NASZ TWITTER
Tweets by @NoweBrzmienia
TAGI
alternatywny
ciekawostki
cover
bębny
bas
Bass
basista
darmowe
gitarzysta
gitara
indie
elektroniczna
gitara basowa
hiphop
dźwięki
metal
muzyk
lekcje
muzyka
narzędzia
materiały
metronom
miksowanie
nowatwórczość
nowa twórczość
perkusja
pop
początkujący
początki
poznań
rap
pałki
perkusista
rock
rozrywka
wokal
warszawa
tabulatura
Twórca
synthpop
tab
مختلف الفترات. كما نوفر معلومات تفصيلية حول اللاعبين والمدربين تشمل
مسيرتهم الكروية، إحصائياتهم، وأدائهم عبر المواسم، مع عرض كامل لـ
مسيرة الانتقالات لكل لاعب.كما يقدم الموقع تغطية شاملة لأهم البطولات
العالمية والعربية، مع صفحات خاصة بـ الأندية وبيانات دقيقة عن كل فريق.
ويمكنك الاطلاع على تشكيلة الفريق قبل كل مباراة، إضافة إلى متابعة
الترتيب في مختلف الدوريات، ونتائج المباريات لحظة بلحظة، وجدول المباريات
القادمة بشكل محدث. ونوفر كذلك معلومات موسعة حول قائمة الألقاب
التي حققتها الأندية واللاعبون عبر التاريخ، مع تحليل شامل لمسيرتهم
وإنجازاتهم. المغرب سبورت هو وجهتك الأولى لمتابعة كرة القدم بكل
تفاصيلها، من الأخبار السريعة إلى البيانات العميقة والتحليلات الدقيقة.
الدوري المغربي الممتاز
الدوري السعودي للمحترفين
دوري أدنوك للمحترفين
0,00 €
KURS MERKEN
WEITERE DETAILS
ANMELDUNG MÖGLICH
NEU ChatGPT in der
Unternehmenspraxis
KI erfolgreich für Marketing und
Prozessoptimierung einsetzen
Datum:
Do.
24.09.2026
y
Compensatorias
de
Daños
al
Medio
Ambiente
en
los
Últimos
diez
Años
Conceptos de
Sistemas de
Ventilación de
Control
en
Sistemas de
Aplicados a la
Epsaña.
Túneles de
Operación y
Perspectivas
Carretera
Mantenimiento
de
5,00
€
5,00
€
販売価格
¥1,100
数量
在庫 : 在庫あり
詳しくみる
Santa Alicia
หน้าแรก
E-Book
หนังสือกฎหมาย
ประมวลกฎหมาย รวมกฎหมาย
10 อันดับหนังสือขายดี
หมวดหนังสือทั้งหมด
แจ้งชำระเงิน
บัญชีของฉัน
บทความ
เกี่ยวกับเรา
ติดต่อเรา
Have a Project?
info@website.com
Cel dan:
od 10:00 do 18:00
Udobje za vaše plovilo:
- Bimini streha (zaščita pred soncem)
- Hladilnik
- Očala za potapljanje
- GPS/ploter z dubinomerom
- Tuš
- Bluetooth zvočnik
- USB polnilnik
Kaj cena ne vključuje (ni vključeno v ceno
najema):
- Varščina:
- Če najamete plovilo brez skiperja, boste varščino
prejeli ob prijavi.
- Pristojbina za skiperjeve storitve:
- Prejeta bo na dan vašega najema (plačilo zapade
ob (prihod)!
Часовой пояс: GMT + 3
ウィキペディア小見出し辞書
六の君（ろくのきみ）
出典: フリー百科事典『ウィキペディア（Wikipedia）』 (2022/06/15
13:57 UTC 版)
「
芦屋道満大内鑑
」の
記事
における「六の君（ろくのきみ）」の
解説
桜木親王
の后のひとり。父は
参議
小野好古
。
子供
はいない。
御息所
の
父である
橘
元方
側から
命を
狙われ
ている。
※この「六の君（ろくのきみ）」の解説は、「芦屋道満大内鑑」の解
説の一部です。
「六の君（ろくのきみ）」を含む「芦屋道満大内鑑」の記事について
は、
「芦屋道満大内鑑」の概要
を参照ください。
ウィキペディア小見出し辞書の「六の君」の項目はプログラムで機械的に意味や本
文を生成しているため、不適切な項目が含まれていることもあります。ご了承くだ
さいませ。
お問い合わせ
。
::::::::::
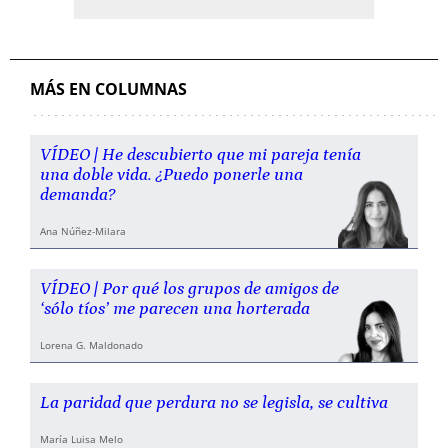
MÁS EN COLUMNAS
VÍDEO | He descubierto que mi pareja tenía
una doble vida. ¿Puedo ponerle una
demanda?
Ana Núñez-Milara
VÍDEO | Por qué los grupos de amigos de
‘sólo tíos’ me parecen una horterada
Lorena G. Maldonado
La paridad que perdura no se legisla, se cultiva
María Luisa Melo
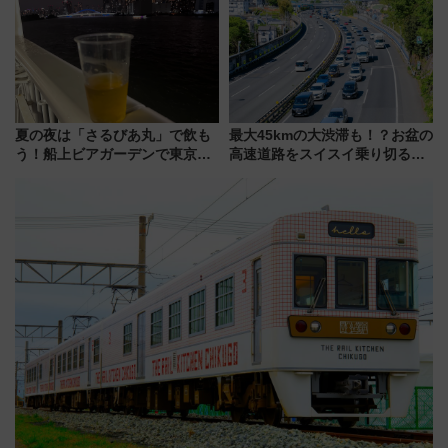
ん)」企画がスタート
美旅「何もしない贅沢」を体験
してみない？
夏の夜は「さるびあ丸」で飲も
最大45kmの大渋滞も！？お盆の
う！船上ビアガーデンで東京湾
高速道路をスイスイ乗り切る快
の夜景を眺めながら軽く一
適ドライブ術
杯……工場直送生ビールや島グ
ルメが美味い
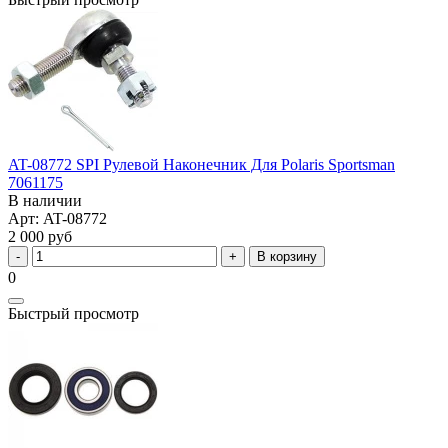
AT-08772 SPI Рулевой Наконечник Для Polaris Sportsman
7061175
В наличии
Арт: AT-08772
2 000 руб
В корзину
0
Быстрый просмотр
::::::::::
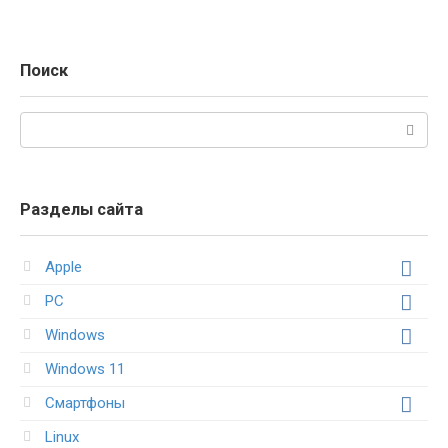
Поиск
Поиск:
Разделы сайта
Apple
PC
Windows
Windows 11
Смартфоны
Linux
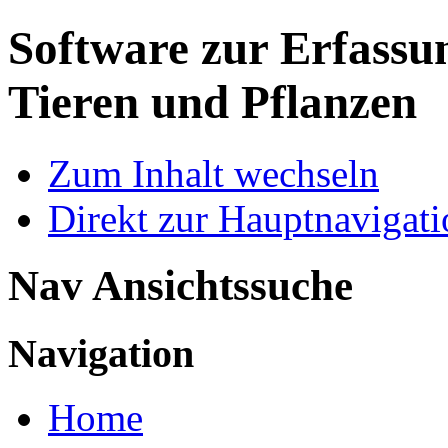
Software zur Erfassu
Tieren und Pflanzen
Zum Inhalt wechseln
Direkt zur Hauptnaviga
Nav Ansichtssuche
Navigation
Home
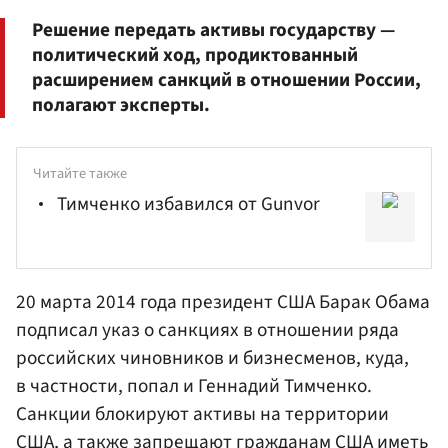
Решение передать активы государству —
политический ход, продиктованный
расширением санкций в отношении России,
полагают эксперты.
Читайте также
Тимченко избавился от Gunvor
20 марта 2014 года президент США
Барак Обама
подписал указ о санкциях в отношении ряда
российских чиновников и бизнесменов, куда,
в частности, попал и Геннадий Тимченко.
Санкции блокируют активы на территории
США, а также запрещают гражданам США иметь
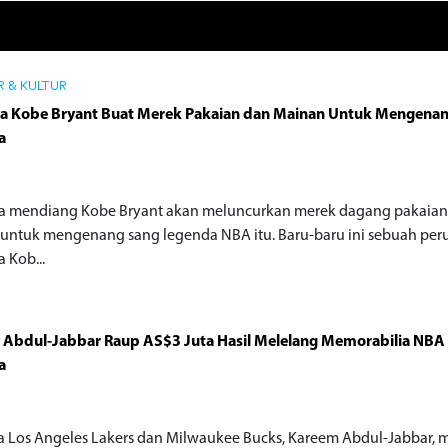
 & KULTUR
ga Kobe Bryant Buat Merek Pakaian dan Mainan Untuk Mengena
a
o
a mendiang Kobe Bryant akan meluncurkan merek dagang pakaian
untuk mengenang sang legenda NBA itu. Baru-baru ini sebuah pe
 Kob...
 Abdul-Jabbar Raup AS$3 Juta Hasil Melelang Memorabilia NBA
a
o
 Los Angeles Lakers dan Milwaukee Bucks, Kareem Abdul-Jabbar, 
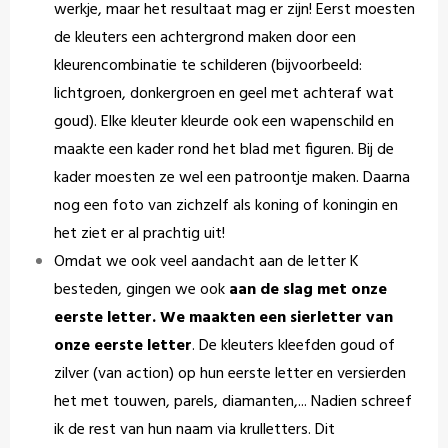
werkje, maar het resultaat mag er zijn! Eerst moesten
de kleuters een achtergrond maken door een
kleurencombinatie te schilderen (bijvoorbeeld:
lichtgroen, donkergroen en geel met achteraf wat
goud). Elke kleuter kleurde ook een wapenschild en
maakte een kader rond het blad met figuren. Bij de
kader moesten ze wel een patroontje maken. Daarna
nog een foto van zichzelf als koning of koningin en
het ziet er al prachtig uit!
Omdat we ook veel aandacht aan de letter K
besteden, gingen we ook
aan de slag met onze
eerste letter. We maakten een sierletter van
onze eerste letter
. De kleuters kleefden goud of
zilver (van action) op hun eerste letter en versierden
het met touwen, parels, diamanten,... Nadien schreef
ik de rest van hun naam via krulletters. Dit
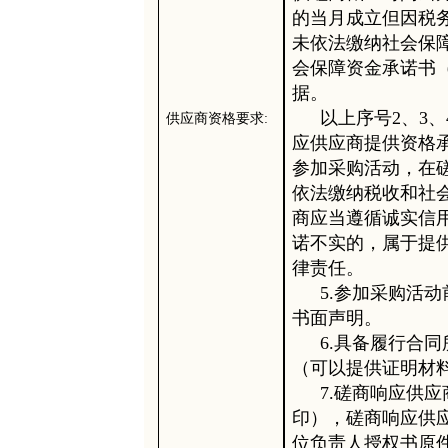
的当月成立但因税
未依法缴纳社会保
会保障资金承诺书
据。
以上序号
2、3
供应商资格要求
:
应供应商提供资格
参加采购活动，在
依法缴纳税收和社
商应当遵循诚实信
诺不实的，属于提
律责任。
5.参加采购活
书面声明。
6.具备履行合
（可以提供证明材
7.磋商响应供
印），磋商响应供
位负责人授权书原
::::::::::
TASK DESCRIPTION → Lines holding the word "Bryant": say how many there are in the data, and nothing more.

EXPECTED ANSWER → 2